• Natural Gas News

    Power Generation: Out of Gas

    old

Summary

In many European countries even the most efficient power generation station is going to lose money, according to Dan Harris, Principal at The Brattle Group, who says this is leading to the closure of existing plants, and a general reluctance to invest in new gas-fired power stations.

by:

Posted in:

Natural Gas & LNG News, Shale Gas , Gas to Power, Top Stories

Power Generation: Out of Gas

“We have a lot of gas around, it’s relatively cheap, so it would seem like a happy time for gas fired power generation,” said Dan Harris, Principal at The Brattle Group, who spoke at the Unconventional Gas & Oil Summit in Warsaw, Poland.

But according to Mr. Harris, that was not actually the case at the moment.

“Any forecast of demand for gas will depend critically on what happens in the power sector,” he explained, “how much gas we think the power generation is going to use, especially in Europe.”

He noted that there was much variation in the gas scenarios about how many gas-fired power stations would be built. What, then, was the link between unconventional gas prices and demand for gas, especially for the power sector?

One question Mr. Harris posed was: “Can US LNG serve Europe? “In many ways it is already doing that.”

He cited a forecast from the EIA showing that this year the US was importing about 30 bcm less; this had had a big effect on markets and a lot of that had gone to Europe and Asia, according to him.

“I think we all know about the decoupling of gas and oil prices, for a number of reasons but mainly due to the current surplus of gas that we see in the market. We also see a decoupling of EU and US prices – for a long time, these prices were linked. With the introduction of large volumes of shale gas, we see those prices entirely decoupling,” he explained, showing that Asian prices were at the top of his graph.

His slide showed the “spark spreads” – essentially the operating profit per megawatt hour for power stations in various EU markets. He said, “So this is really the money needed to repay your capital investment in the power plant. You need to be in this range to get your money back on a power station.”

A red line showed the most efficient power stations, a blue one the first generation of combined cycle gas turbine (CCGT) plants. “Most power stations are somewhere in the middle.”

He said that it was only in the UK that one could justify investments in new CCGTs.

“In Germany even the most efficient power generation station is going to lose money – so it’s not even covering its operating costs, which is a remarkable state of affairs. It’s a similar situation in Belgium, and in the Netherlands, where you’re just about breaking even, but nowhere near where you’d need to be to get your money back.”

He reported that this had led to the closure of existing plants, and a general reluctance to invest in new gas-fired power stations. “There’s a general sense that coal is really the way forward, at least in the short term,” commented Harris.

He showed that renewables growth had pushed new CCGTs to the margin, and that the economic crisis had also shifted things.

“Could unconventional gas help?” Harris asked. “What would it take to reverse the situation? Roughly speaking, we would need a gas price of about $7.5/MMBtu to be

competitive with the least efficient coal plants, and about $5/MMBtu to displace a modern coal-fired plant.

“So what this really means is, if unconventional gas could push prices down in the EU to the sort of levels that we’re seeing in the US, we’d see the coal and CCGTs swapping places in that supply curve,” he explained.

If the price of gas were to decrease 20-45%, according to him, EU gas supplies would need to increase by 10-25%, which he contended was feasible if upside EU shale potential was realized.

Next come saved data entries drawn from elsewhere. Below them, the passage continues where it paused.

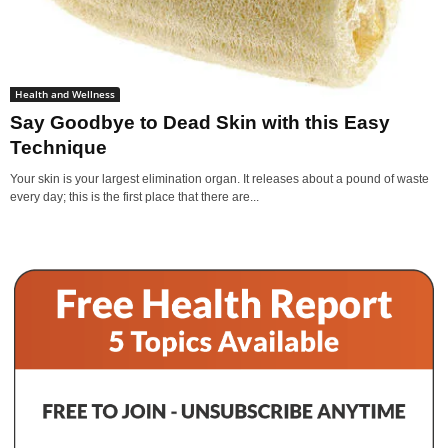
Health and Wellness
Say Goodbye to Dead Skin with this Easy
Technique
Your skin is your largest elimination organ. It releases about a pound of waste
every day; this is the first place that there are...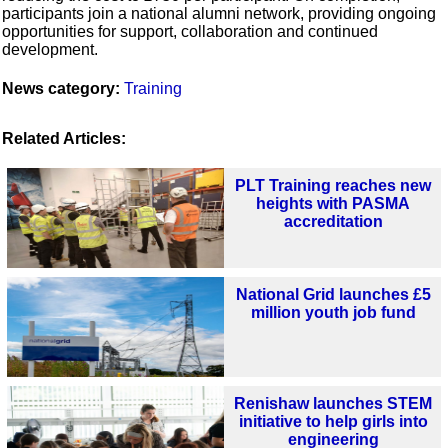
participants join a national alumni network, providing ongoing
opportunities for support, collaboration and continued
development.
News category:
Training
Related Articles:
PLT Training reaches new
heights with PASMA
accreditation
National Grid launches £5
million youth job fund
Renishaw launches STEM
initiative to help girls into
engineering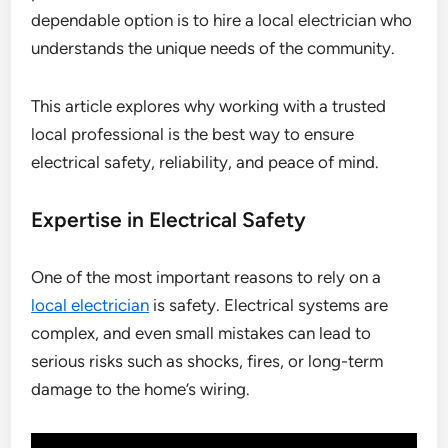
dependable option is to hire a local electrician who
understands the unique needs of the community.
This article explores why working with a trusted
local professional is the best way to ensure
electrical safety, reliability, and peace of mind.
Expertise in Electrical Safety
One of the most important reasons to rely on a
local electrician
is safety. Electrical systems are
complex, and even small mistakes can lead to
serious risks such as shocks, fires, or long-term
damage to the home’s wiring.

Harris explained: “The key thing is that with the power sector, the demand curve isn’t linear. You get to a certain point and there will be a significant increase in demand as we swap coal for gas.”

Low carbon prices had benefited coal plants, and hurt CCGTs, he said. Furthermore, there were initiatives to try and support the carbon price, a gradual recovery in electricity demand, and coal plant retirements.

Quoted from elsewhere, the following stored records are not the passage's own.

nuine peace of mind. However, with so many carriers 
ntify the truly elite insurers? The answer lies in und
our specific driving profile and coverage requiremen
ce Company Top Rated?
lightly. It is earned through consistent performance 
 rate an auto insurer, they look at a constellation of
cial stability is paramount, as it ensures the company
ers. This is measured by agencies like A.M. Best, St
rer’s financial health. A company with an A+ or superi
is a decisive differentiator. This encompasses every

“There are some initiatives to try and support the carbon price, because there is a recognition that the ETS scheme is failing in its current form. To be honest, I think it’s unlikely that those measures are going to get us to EUR 50 per ton in the near future,” said Mr. Harris, who said he believed a recovery in natural gas demand would happen gradually as the Eurozone recovered, but that would not have the same dramatic effect on demand as a swap in favor of natural gas.

He offered a word about renewable energy subsidies: “I think gas could replace a lot of coal if gas price got to the right level. I think the question is if we did have it at price it is in the US, how realistic is it to expect existing renewables subsidies to continue, especially against the backdrop of the euro crisis, continuing to compete with China and India.

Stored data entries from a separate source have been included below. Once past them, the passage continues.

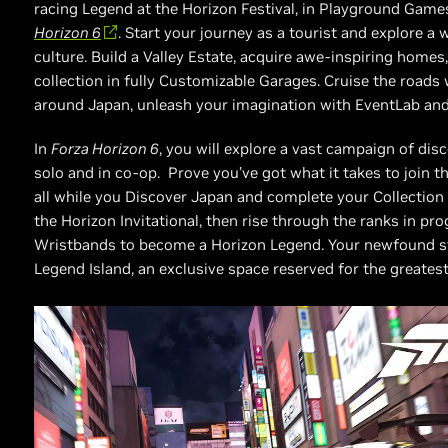
racing Legend at the Horizon Festival, in Playground Ga
Horizon 6
. Start your journey as a tourist and explore a 
culture. Build a Valley Estate, acquire awe-inspiring homes,
collection in fully Customizable Garages. Cruise the roads
around Japan, unleash your imagination with EventLab and
In
Forza Horizon 6
, you will explore a vast campaign of disc
solo and in co-op. Prove you’ve got what it takes to join th
all while you Discover Japan and complete your Collection J
the Horizon Invitational, then rise through the ranks in pr
Wristbands to become a Horizon Legend. Your newfound sta
Legend Island, an exclusive space reserved for the greatest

“The opportunity cost of these policies will increase if people see a second-best but cheaper policy available, which is to shift to natural gas. I think that would be good news for the gas industry, could be disastrous for climate policy, but it’s my view that I’m a bit gloomy that these policies can be continued in the face of very low gas prices.”

He concluded that while things were a bit gloomy for the power generation sector at the moment, gas demand was not a smooth function. “There’s a tipping point and increases of supply from shale gas could get us to that tipping point. Lower prices could create a surge in demand from gas-fired power, which I think would also have negative consequences for renewable energy and that would create more demand for natural gas.”